A huddle room can be used to give presentations to an individual or small group in a quiet, enclosed environment. Meetings, brainstorming sessions, and presentations for groups of two to four employees are perfect for huddle rooms. If employees need to meet with prospective clients or members of their team, a huddle room is as available as an office would be. When remote employees need to communicate, huddle room video conferencing allows for a private space to speak. Companies have taken note of the versatility of huddle rooms. Many would rather leave what real estate they have open to the entire company than to one employee.
Increased Work Flow
A traditional presentation room could hold several groups working on separate projects. One group might be at the whiteboard generating ideas while the second presents information to one another over the projector. The third is huddled around a laptop speaking with a remote worker. Each group is disturbing the other and the overall work suffers. Otherwise, a group is alone in the presentation room, two or three people using a space large enough to accommodate twenty. Meanwhile, two other groups can’t meet to collaborate until the first has finished. I am sure we can all relate.

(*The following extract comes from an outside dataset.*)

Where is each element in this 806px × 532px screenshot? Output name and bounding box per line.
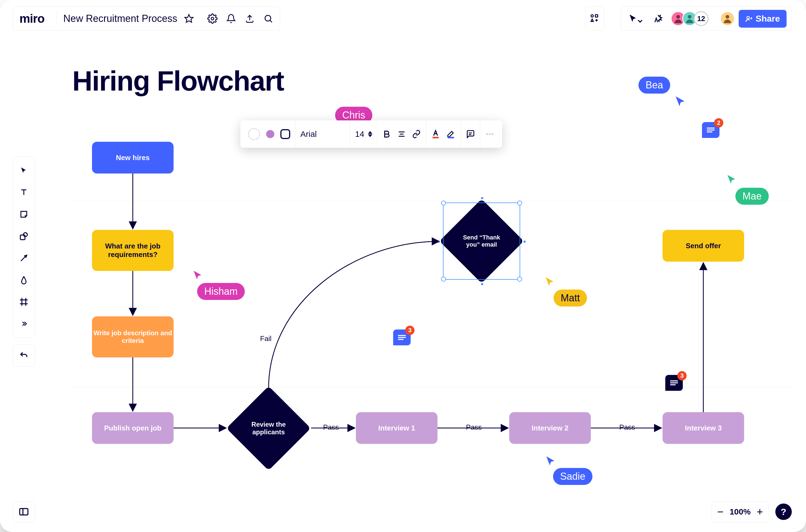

The problem with traditional conference rooms is that, even if you have it for four or five hours, once you finish your time in that conference room you’re supposed to leave it the way you found it. People would write on the whiteboards, put all these sticky notes on the walls, and when they had to leave, someone would have to take a photo. That’s not really a sustainable way to get work done.
Benefits of huddle spaces
With huddle rooms, the first group is in an enclosed space and their ideas are unheard by any but those in the room. The second group is able to view the presentation without their words being lost in the first group’s ideas. The third is set comfortably around a table while the remote employee’s video feed displays on a screen built into the wall, an equal and active member of the team thanks to huddle room video conferencing. In each instance, the groups are offered an intimate and private space that encourages good work habits. Huddle rooms offer companies an array of workplaces that can be used by any and all employees in need.
In many cases, conference rooms are underutilized as they have premium space and equipment, but can be taken (wasted) by small teams looking for a meeting space. By designing these spaces, a company is able to fully utilize conference rooms for large meetings, presentations, and group huddle room video conferencing without giving up space to small groups. Huddle rooms give companies availability, and that availability allows for increased work flow as employees don’t need to plan around one another’s schedules or fight over the use of private workspaces.

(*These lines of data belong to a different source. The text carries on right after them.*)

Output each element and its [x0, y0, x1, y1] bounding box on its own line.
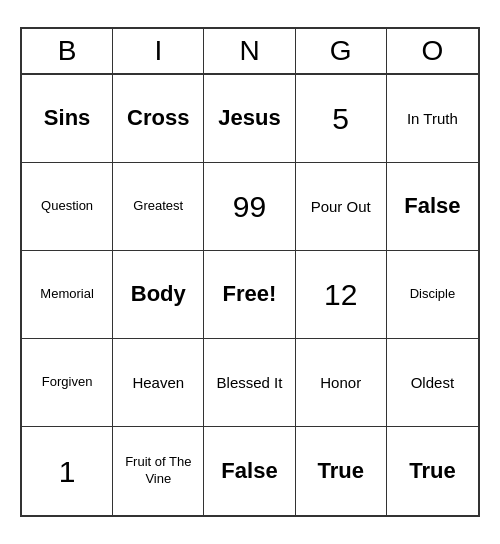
cell-r2-c1: Body [113, 251, 204, 339]
cell-r2-c3: 12 [296, 251, 387, 339]
cell-r3-c3: Honor [296, 339, 387, 427]
cell-r2-c4: Disciple [387, 251, 478, 339]
cell-r0-c4: In Truth [387, 75, 478, 163]
header-letter: G [296, 29, 387, 73]
cell-r2-c2: Free! [204, 251, 295, 339]
header-letter: B [22, 29, 113, 73]
cell-r3-c1: Heaven [113, 339, 204, 427]
cell-r4-c3: True [296, 427, 387, 515]
cell-r1-c2: 99 [204, 163, 295, 251]
cell-r2-c0: Memorial [22, 251, 113, 339]
bingo-header: BINGO [22, 29, 478, 75]
header-letter: N [204, 29, 295, 73]
bingo-grid: SinsCrossJesus5In TruthQuestionGreatest9… [22, 75, 478, 515]
cell-r4-c0: 1 [22, 427, 113, 515]
header-letter: I [113, 29, 204, 73]
cell-r0-c2: Jesus [204, 75, 295, 163]
cell-r1-c4: False [387, 163, 478, 251]
cell-r1-c3: Pour Out [296, 163, 387, 251]
cell-r0-c1: Cross [113, 75, 204, 163]
bingo-card: BINGO SinsCrossJesus5In TruthQuestionGre… [20, 27, 480, 517]
cell-r1-c1: Greatest [113, 163, 204, 251]
cell-r1-c0: Question [22, 163, 113, 251]
cell-r3-c4: Oldest [387, 339, 478, 427]
cell-r4-c1: Fruit of The Vine [113, 427, 204, 515]
cell-r3-c0: Forgiven [22, 339, 113, 427]
header-letter: O [387, 29, 478, 73]
cell-r0-c0: Sins [22, 75, 113, 163]
cell-r4-c4: True [387, 427, 478, 515]
cell-r3-c2: Blessed It [204, 339, 295, 427]
cell-r0-c3: 5 [296, 75, 387, 163]
cell-r4-c2: False [204, 427, 295, 515]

There are several ways to utilize huddle rooms separately from traditional conference rooms. To set a basic standard, any huddle room should be equipped with a video screen, interactive whiteboards or large format touchscreens such as C-Touch or the new Microsoft Hub, to allow for quick idea sharing and presentations. A single table should be placed in each huddle room to support collaboration, the rest of the equipment depends on the type of work your employees have to do.
For mobile employees, huddle rooms should provide a way to share content. It is likely that most of a mobile employee’s work will be saved on personal or company distributed devices. A wireless streaming device such as Barco Clickshare CS-100 can allow for mobile employees to connect to the system easily. Finally, a mounted camera, microphone, and speakers can allow for video conferencing with other remote employees or clients.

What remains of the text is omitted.